I’m thinking especially of my US friends today as they await the results of the today’s presidential elections. As of last month (according to this blog’s stats), readers from the US make up more than half the total number of readers of this blog each day.
I don’t understand the US electoral system too well. But certainly voters both in the US and in NZ have the same joys hopes, griefs and anxieties. When it comes to marking a ballot form on polling day most people in each of our nations are motivated by the same selfish drive: which party or leader is most likely to give me what I want.
And herein lies the great flaw in democracy. Democracy is designed to give people what they deserve rather than what they need. We don’t like to recall that Hitler was elected by democratic vote.
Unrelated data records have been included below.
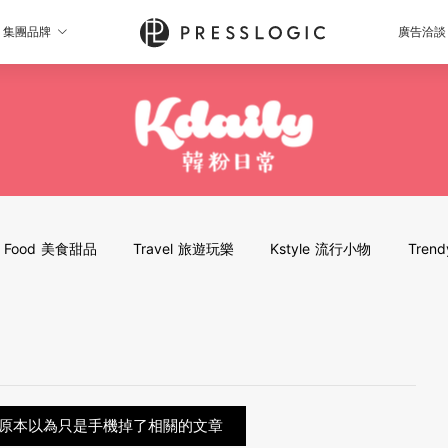
集團品牌
廣告洽談
Food 美食甜品
Travel 旅遊玩樂
Kstyle 流行小物
Tren
則原本以為只是手機掉了相關的文章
It is rare to have the opportunity to vote for a politician who stands on the platform of what is objectively good, true and just. These days, to accuse someone of being ‘a politician’ or ‘political’ is synonymous with suggesting that they will do no more than give the people what the people want. If people call the blue bus red, then the politician will proclaim that the bus is indeed red.
So if we can’t hope in politics, where can we place our hope? Is there a method that can lead us on a hope-full path?
Yes! Those Americans who might have gone to Mass before casting their vote would have heard the revolutionary Philippian’s hymn (2:5-11). Paul’s words to the people of Philippi offered the path of Christ (who took on the form of a slave and humbled himself even to death), as the pathway to the fulness of life for all citizens.
So whatever party wins a political election, and whichever leader takes the reins, little really changes. Even after election day the ‘winners’ will do little more than keep the majority happy.
This places the orb of true authority and the sceptre of real power back in our court.
Real change is never instigated by politicians.
The true leaders are the individuals who by their daily words and actions vote for the weak and vulnerable.
We are the leaders when we realise that a kind word to a difficult stranger in a supermarket has the power to transform the way s/he treats her family later that day. We wield greatest power when we love our neighbour and forgive our enemy.
I become a powerful leader when I loving protect every human life, from the moment of conception to natural death.
When NZ’ers think of the people of the US we don’t think of your politicians or policies. We remember your people who were visiting Christchurch during our earthquakes and who were kind and generous. Our parents and grandparents remember the friendliness of your troops visiting NZ in 1945. And I am grateful for the friendly and encouraging US tourists who were at Mass in Hanmer Springs last weekend.
So, to all friends of this blog in the US, our prayers are with you.